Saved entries
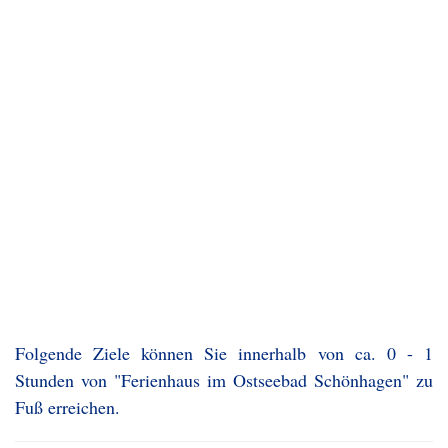
Folgende Ziele können Sie innerhalb von ca. 0 - 1
Stunden von "Ferienhaus im Ostseebad Schönhagen" zu
Fuß erreichen.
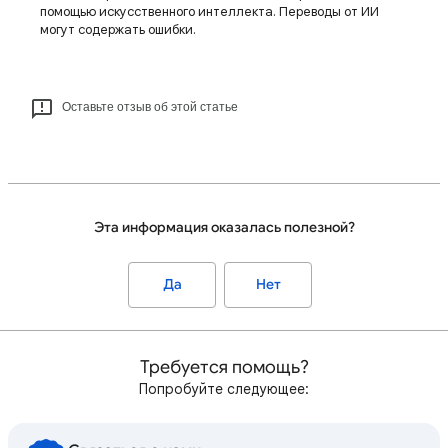
помощью искусственного интеллекта. Переводы от ИИ
могут содержать ошибки.
Оставьте отзыв об этой статье
Эта информация оказалась полезной?
Да
Нет
Требуется помощь?
Попробуйте следующее:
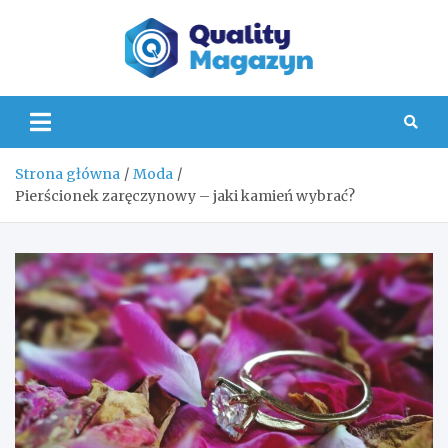
Skip
to
content
Quality
Strona główna
Moda
Pierścionek zaręczynowy – jaki kamień wybrać?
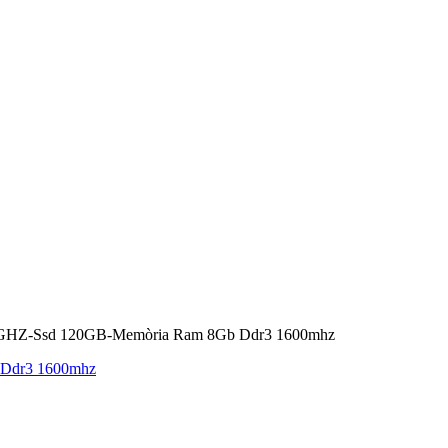
.30GHZ-Ssd 120GB-Memòria Ram 8Gb Ddr3 1600mhz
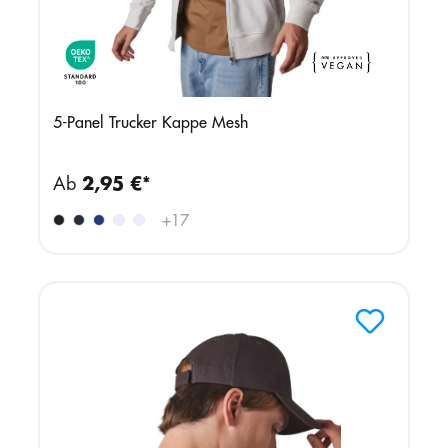
5-Panel Trucker Kappe Mesh
Ab
2,95 €*
+
17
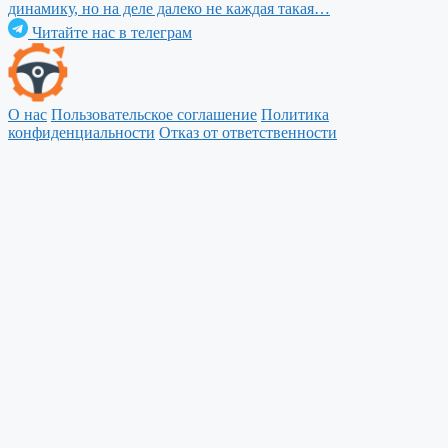
динамику, но на деле далеко не каждая такая…
Читайте нас в телеграм
О нас
Пользовательское соглашение
Политика
конфиденциальности
Отказ от ответственности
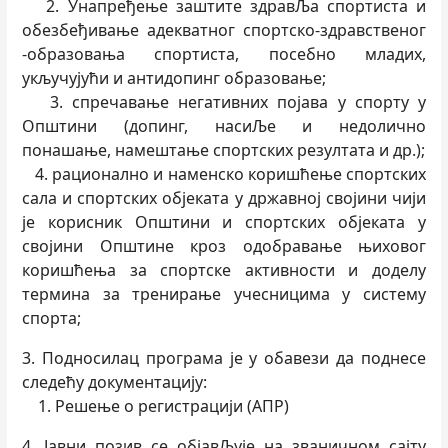
2. Унапређење заштите здравЉа спортиста и
обезбеђивање адекватног спортско-здравственог
-образовања спортиста, посебно младих,
укључујући и антидопинг образовање;
3. спречавање негативних појава у спорту у
Општини (допинг, насиЉе и недолично
понашање, намештање спортских резултата и др.);
4. рационално и наменско коришћење спортских
сала и спортских објеката у државној својини чији
је корисник Општини и спортских објеката у
својини Општине кроз одобравање њиховог
коришћења за спортске активности и доделу
термина за тренирање учесницима у систему
спорта;
3. Подносилац програма је у обавези да поднесе
следећу документацију:
1. Решење о регистрацији (АПР)
4. Јавни позив се објавЉује на званичном сајту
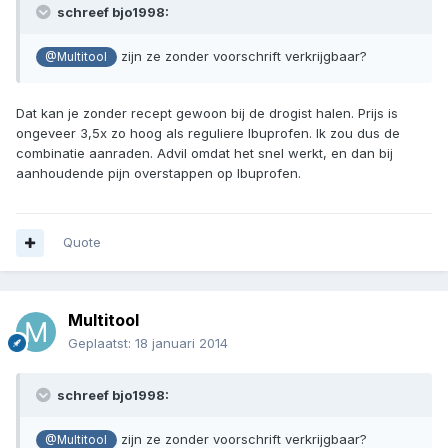
schreef bjo1998:
zijn ze zonder voorschrift verkrijgbaar?
@Multitool
Dat kan je zonder recept gewoon bij de drogist halen. Prijs is
ongeveer 3,5x zo hoog als reguliere Ibuprofen. Ik zou dus de
combinatie aanraden. Advil omdat het snel werkt, en dan bij
aanhoudende pijn overstappen op Ibuprofen.
Quote
Multitool
Geplaatst:
18 januari 2014
schreef bjo1998:
zijn ze zonder voorschrift verkrijgbaar?
@Multitool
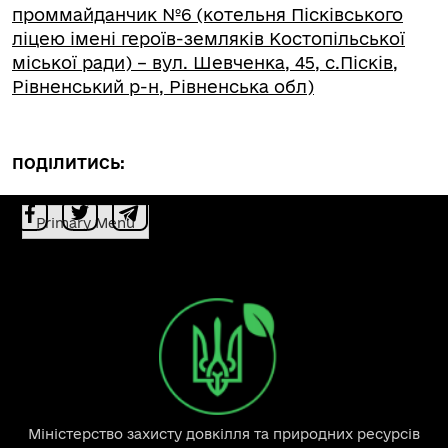
проммайданчик №6 (котельня Пісківського
ліцею імені героїв-земляків Костопільської
міської ради) – вул. Шевченка, 45, с.Пісків,
Рівненський р-н, Рівненська обл)
ПОДІЛИТИСЬ:
Primary Menu
Міністерство захисту довкілля та природних ресурсів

#### Required work:
Write out exactly the lines that fall from the line with "Општини (допинг, насиЉе и недолично" to the line with "3. Подносилац програма" in the records above, keeping both ends.

#### Response:
Општини (допинг, насиЉе и недолично
понашање, намештање спортских резултата и др.);
4. рационално и наменско коришћење спортских
сала и спортских објеката у државној својини чији
је корисник Општини и спортских објеката у
својини Општине кроз одобравање њиховог
коришћења за спортске активности и доделу
термина за тренирање учесницима у систему
спорта;
3. Подносилац програма је у обавези да поднесе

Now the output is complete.